Humour-wise the film is a bit all over the place as it struggles to find balanced content that appeals to both grown-ups and children. In the end, there is a distinct mix of simple, silly jokes targeted at young’uns and jokes for adults that will go totally over the kids’ heads. The latter includes when the rabbits talk about having dressing on the side to avoid weight gain, a fox getting his chest shaved while passed out at a party, and Peter having a trippy moment while enjoying a carrot, which he offers to another rabbit, who refuses it. It’s hit-and-miss initially but one does come to settle into the film’s persistent brand of humour, which has a very talk show feel about it, likely inspired by Corden’s presence.


Full of pratfalls and slapstick comedy, the movie is reminiscent of such children’s classics as Mousehunt and Home Alone, where the antagonist gets electrocuted, beaten up, falls down etc. If that’s not to your taste, stay away, but in fairness, Domhnall Gleeson might change your mind. Gleeson is intrinsic to making the movie work, his character alternately cleaning obsessively, chasing wildlife, trashing Harrod’s toy shop, getting into a fist fight with Peter, and generally being knocked around the place. As he has done countless times, the Irish actor shows that you can pretty much give him any role and he will not only meet the requirements but exceed all expectations. He elevates the movie to another level.

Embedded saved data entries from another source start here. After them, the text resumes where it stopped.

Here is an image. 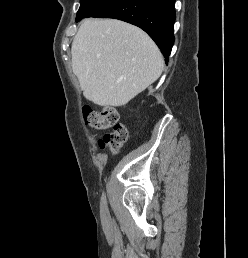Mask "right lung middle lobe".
Returning <instances> with one entry per match:
<instances>
[{
  "label": "right lung middle lobe",
  "instance_id": "1",
  "mask_svg": "<svg viewBox=\"0 0 248 258\" xmlns=\"http://www.w3.org/2000/svg\"><path fill=\"white\" fill-rule=\"evenodd\" d=\"M114 1L115 0H80V8L77 12L76 21L96 15Z\"/></svg>",
  "mask_w": 248,
  "mask_h": 258
}]
</instances>
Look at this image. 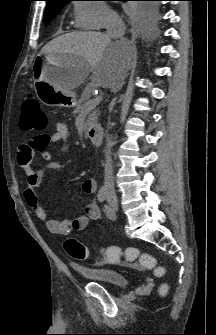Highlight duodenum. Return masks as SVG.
<instances>
[{
	"label": "duodenum",
	"instance_id": "410a0bca",
	"mask_svg": "<svg viewBox=\"0 0 216 335\" xmlns=\"http://www.w3.org/2000/svg\"><path fill=\"white\" fill-rule=\"evenodd\" d=\"M87 135L94 146L98 147L101 145L103 130L100 125H95L89 128Z\"/></svg>",
	"mask_w": 216,
	"mask_h": 335
}]
</instances>
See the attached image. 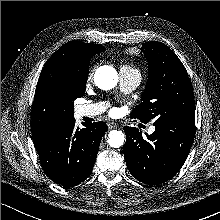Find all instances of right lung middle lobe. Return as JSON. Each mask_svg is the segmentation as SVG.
<instances>
[{
    "mask_svg": "<svg viewBox=\"0 0 220 220\" xmlns=\"http://www.w3.org/2000/svg\"><path fill=\"white\" fill-rule=\"evenodd\" d=\"M88 66L89 64H87L80 71L77 72H69L64 77L62 82V93L72 115L74 112V100L82 97L85 93L88 77Z\"/></svg>",
    "mask_w": 220,
    "mask_h": 220,
    "instance_id": "dd1d6c3e",
    "label": "right lung middle lobe"
}]
</instances>
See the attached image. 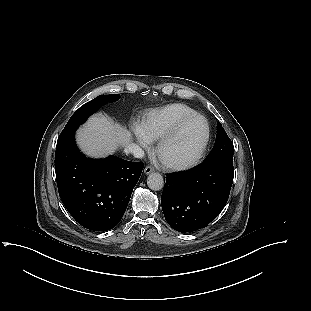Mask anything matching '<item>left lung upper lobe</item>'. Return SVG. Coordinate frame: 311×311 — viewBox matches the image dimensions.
I'll list each match as a JSON object with an SVG mask.
<instances>
[{
	"label": "left lung upper lobe",
	"instance_id": "obj_1",
	"mask_svg": "<svg viewBox=\"0 0 311 311\" xmlns=\"http://www.w3.org/2000/svg\"><path fill=\"white\" fill-rule=\"evenodd\" d=\"M204 162H223L233 164V143L221 123L217 124L215 145Z\"/></svg>",
	"mask_w": 311,
	"mask_h": 311
}]
</instances>
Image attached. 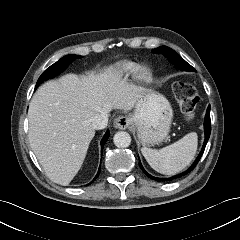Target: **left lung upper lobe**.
<instances>
[{
  "instance_id": "1",
  "label": "left lung upper lobe",
  "mask_w": 240,
  "mask_h": 240,
  "mask_svg": "<svg viewBox=\"0 0 240 240\" xmlns=\"http://www.w3.org/2000/svg\"><path fill=\"white\" fill-rule=\"evenodd\" d=\"M155 54H163L167 57L177 68L185 71H195V69L188 64L179 54L167 46H161L152 51Z\"/></svg>"
}]
</instances>
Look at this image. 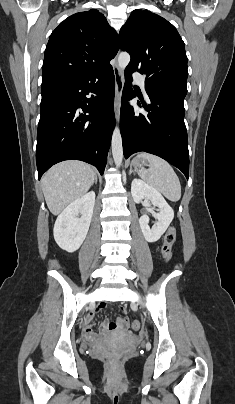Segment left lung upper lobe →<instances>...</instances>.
I'll list each match as a JSON object with an SVG mask.
<instances>
[{
    "label": "left lung upper lobe",
    "mask_w": 235,
    "mask_h": 404,
    "mask_svg": "<svg viewBox=\"0 0 235 404\" xmlns=\"http://www.w3.org/2000/svg\"><path fill=\"white\" fill-rule=\"evenodd\" d=\"M120 49L131 60L126 70L146 75L145 88L187 93V56L176 28L147 10H134L119 33Z\"/></svg>",
    "instance_id": "1"
}]
</instances>
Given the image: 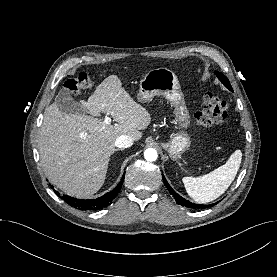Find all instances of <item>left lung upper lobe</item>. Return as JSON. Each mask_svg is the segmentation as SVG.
<instances>
[{
	"instance_id": "5c2ea615",
	"label": "left lung upper lobe",
	"mask_w": 277,
	"mask_h": 277,
	"mask_svg": "<svg viewBox=\"0 0 277 277\" xmlns=\"http://www.w3.org/2000/svg\"><path fill=\"white\" fill-rule=\"evenodd\" d=\"M215 74L217 75V77L219 78V80L230 90L233 91L229 80L227 79L226 76H224L222 73L220 72H215Z\"/></svg>"
}]
</instances>
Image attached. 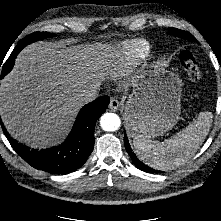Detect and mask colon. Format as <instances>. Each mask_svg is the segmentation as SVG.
<instances>
[{"label": "colon", "instance_id": "colon-1", "mask_svg": "<svg viewBox=\"0 0 221 221\" xmlns=\"http://www.w3.org/2000/svg\"><path fill=\"white\" fill-rule=\"evenodd\" d=\"M179 60L188 78L194 83L199 82L203 73L198 58L190 51H183L180 54Z\"/></svg>", "mask_w": 221, "mask_h": 221}]
</instances>
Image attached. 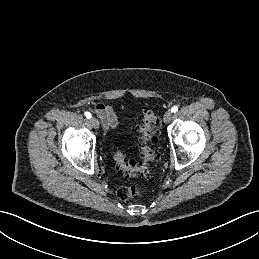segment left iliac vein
<instances>
[{
    "instance_id": "obj_1",
    "label": "left iliac vein",
    "mask_w": 259,
    "mask_h": 259,
    "mask_svg": "<svg viewBox=\"0 0 259 259\" xmlns=\"http://www.w3.org/2000/svg\"><path fill=\"white\" fill-rule=\"evenodd\" d=\"M171 119H172V112L168 110L165 112V114L163 116V121L165 123H169L171 121Z\"/></svg>"
}]
</instances>
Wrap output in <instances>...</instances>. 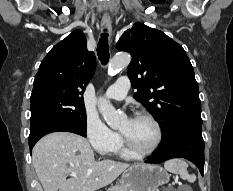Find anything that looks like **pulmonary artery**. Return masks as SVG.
<instances>
[{
  "label": "pulmonary artery",
  "instance_id": "pulmonary-artery-1",
  "mask_svg": "<svg viewBox=\"0 0 233 191\" xmlns=\"http://www.w3.org/2000/svg\"><path fill=\"white\" fill-rule=\"evenodd\" d=\"M129 88V78L127 76H122L107 89L104 96L108 100L121 101L126 97Z\"/></svg>",
  "mask_w": 233,
  "mask_h": 191
}]
</instances>
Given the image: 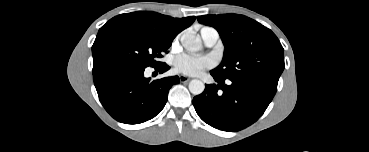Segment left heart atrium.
I'll list each match as a JSON object with an SVG mask.
<instances>
[{"instance_id": "1", "label": "left heart atrium", "mask_w": 369, "mask_h": 152, "mask_svg": "<svg viewBox=\"0 0 369 152\" xmlns=\"http://www.w3.org/2000/svg\"><path fill=\"white\" fill-rule=\"evenodd\" d=\"M211 66L212 60L209 57L192 54H183L174 60V68L177 72L191 76L199 75Z\"/></svg>"}]
</instances>
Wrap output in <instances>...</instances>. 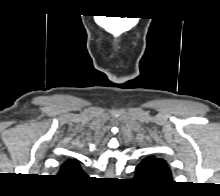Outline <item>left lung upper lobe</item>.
I'll use <instances>...</instances> for the list:
<instances>
[{
    "mask_svg": "<svg viewBox=\"0 0 220 196\" xmlns=\"http://www.w3.org/2000/svg\"><path fill=\"white\" fill-rule=\"evenodd\" d=\"M143 161H146L164 182H171L172 174L167 162L164 159H160L155 156H148Z\"/></svg>",
    "mask_w": 220,
    "mask_h": 196,
    "instance_id": "obj_1",
    "label": "left lung upper lobe"
}]
</instances>
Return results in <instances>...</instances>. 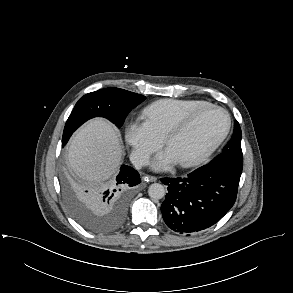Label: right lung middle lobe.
<instances>
[{
	"instance_id": "1",
	"label": "right lung middle lobe",
	"mask_w": 293,
	"mask_h": 293,
	"mask_svg": "<svg viewBox=\"0 0 293 293\" xmlns=\"http://www.w3.org/2000/svg\"><path fill=\"white\" fill-rule=\"evenodd\" d=\"M145 96L119 88H105L84 95L76 103L64 128L62 145L72 133L93 117H104L118 128L122 126L128 113L145 100ZM62 190L65 202L73 217L86 229L107 232L115 223L109 214H97L82 198L81 187L71 180H64Z\"/></svg>"
}]
</instances>
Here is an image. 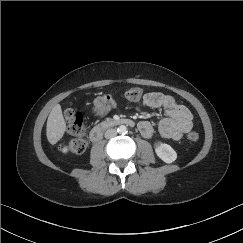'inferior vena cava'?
<instances>
[{
	"mask_svg": "<svg viewBox=\"0 0 243 243\" xmlns=\"http://www.w3.org/2000/svg\"><path fill=\"white\" fill-rule=\"evenodd\" d=\"M117 135V131L113 128L111 129H108L106 132H105V138L107 139H110V138H113Z\"/></svg>",
	"mask_w": 243,
	"mask_h": 243,
	"instance_id": "inferior-vena-cava-1",
	"label": "inferior vena cava"
}]
</instances>
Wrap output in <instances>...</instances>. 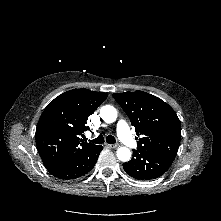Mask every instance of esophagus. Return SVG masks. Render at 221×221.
Returning <instances> with one entry per match:
<instances>
[{
    "mask_svg": "<svg viewBox=\"0 0 221 221\" xmlns=\"http://www.w3.org/2000/svg\"><path fill=\"white\" fill-rule=\"evenodd\" d=\"M118 146V144H106V147L108 148H117Z\"/></svg>",
    "mask_w": 221,
    "mask_h": 221,
    "instance_id": "esophagus-1",
    "label": "esophagus"
}]
</instances>
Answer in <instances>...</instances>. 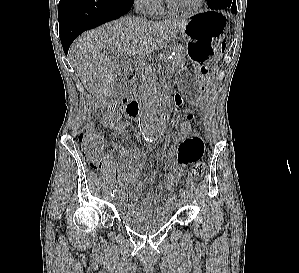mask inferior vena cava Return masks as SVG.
<instances>
[{
  "label": "inferior vena cava",
  "instance_id": "inferior-vena-cava-1",
  "mask_svg": "<svg viewBox=\"0 0 299 273\" xmlns=\"http://www.w3.org/2000/svg\"><path fill=\"white\" fill-rule=\"evenodd\" d=\"M138 10H139V7L137 6V8H136V12H138ZM144 20H146V19H144Z\"/></svg>",
  "mask_w": 299,
  "mask_h": 273
}]
</instances>
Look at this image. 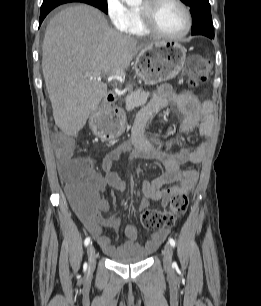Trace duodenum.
<instances>
[{
    "instance_id": "duodenum-1",
    "label": "duodenum",
    "mask_w": 261,
    "mask_h": 306,
    "mask_svg": "<svg viewBox=\"0 0 261 306\" xmlns=\"http://www.w3.org/2000/svg\"><path fill=\"white\" fill-rule=\"evenodd\" d=\"M114 101H115V94L112 91L108 92L105 98L106 105H112Z\"/></svg>"
}]
</instances>
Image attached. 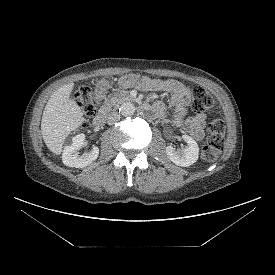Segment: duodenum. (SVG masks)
Listing matches in <instances>:
<instances>
[{"mask_svg": "<svg viewBox=\"0 0 275 275\" xmlns=\"http://www.w3.org/2000/svg\"><path fill=\"white\" fill-rule=\"evenodd\" d=\"M141 109L144 113H150L151 112V107L147 103H142L141 104ZM107 118V112L105 110H101L93 119V124L96 127H101L105 124Z\"/></svg>", "mask_w": 275, "mask_h": 275, "instance_id": "1", "label": "duodenum"}]
</instances>
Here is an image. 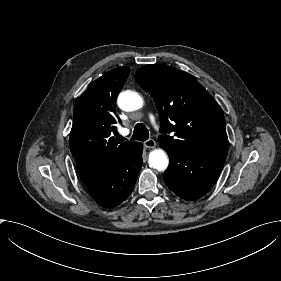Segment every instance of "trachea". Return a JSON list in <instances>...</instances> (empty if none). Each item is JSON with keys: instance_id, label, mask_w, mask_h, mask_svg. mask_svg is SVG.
<instances>
[{"instance_id": "1", "label": "trachea", "mask_w": 281, "mask_h": 281, "mask_svg": "<svg viewBox=\"0 0 281 281\" xmlns=\"http://www.w3.org/2000/svg\"><path fill=\"white\" fill-rule=\"evenodd\" d=\"M120 140H124L123 137H120ZM149 138V132L146 126L142 123H137L134 127L133 135L131 140L145 141Z\"/></svg>"}]
</instances>
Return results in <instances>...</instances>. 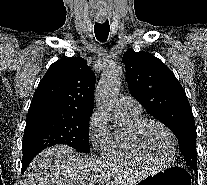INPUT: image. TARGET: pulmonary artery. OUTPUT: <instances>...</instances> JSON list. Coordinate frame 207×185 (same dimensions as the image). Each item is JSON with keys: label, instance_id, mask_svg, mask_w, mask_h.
Masks as SVG:
<instances>
[{"label": "pulmonary artery", "instance_id": "e3ab8cb5", "mask_svg": "<svg viewBox=\"0 0 207 185\" xmlns=\"http://www.w3.org/2000/svg\"><path fill=\"white\" fill-rule=\"evenodd\" d=\"M120 107L124 112L130 113H140V104L132 97L121 96L120 97Z\"/></svg>", "mask_w": 207, "mask_h": 185}]
</instances>
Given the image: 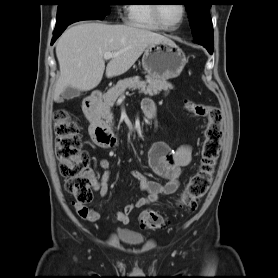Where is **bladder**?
I'll use <instances>...</instances> for the list:
<instances>
[{
	"instance_id": "31cf9c89",
	"label": "bladder",
	"mask_w": 278,
	"mask_h": 278,
	"mask_svg": "<svg viewBox=\"0 0 278 278\" xmlns=\"http://www.w3.org/2000/svg\"><path fill=\"white\" fill-rule=\"evenodd\" d=\"M116 237L122 243L127 244V245H138L144 241L142 236L135 234V233H131L129 231H125V230L117 231Z\"/></svg>"
}]
</instances>
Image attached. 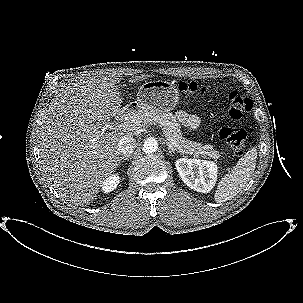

Another interesting aspect of Peter Rabbit is the surprising amount of moral complexity it incorporates. Typically, your average kid’s movie has a straightforward good guy-bad guy dichotomy, but in Peter Rabbit, you’re given reason to sympathise with both Peter and Tom and, in fact, both of them come off as pretty crappy. Mind you, the likelihood of kids grasping this fairly complex concept is debatable. They’ll likely just take the side of the animals.


Generally speaking, the movie is quite silly and not always balanced. At the same time, it’s so persistently warm and fuzzy that most audiences won’t be able to help but be even a little charmed by it.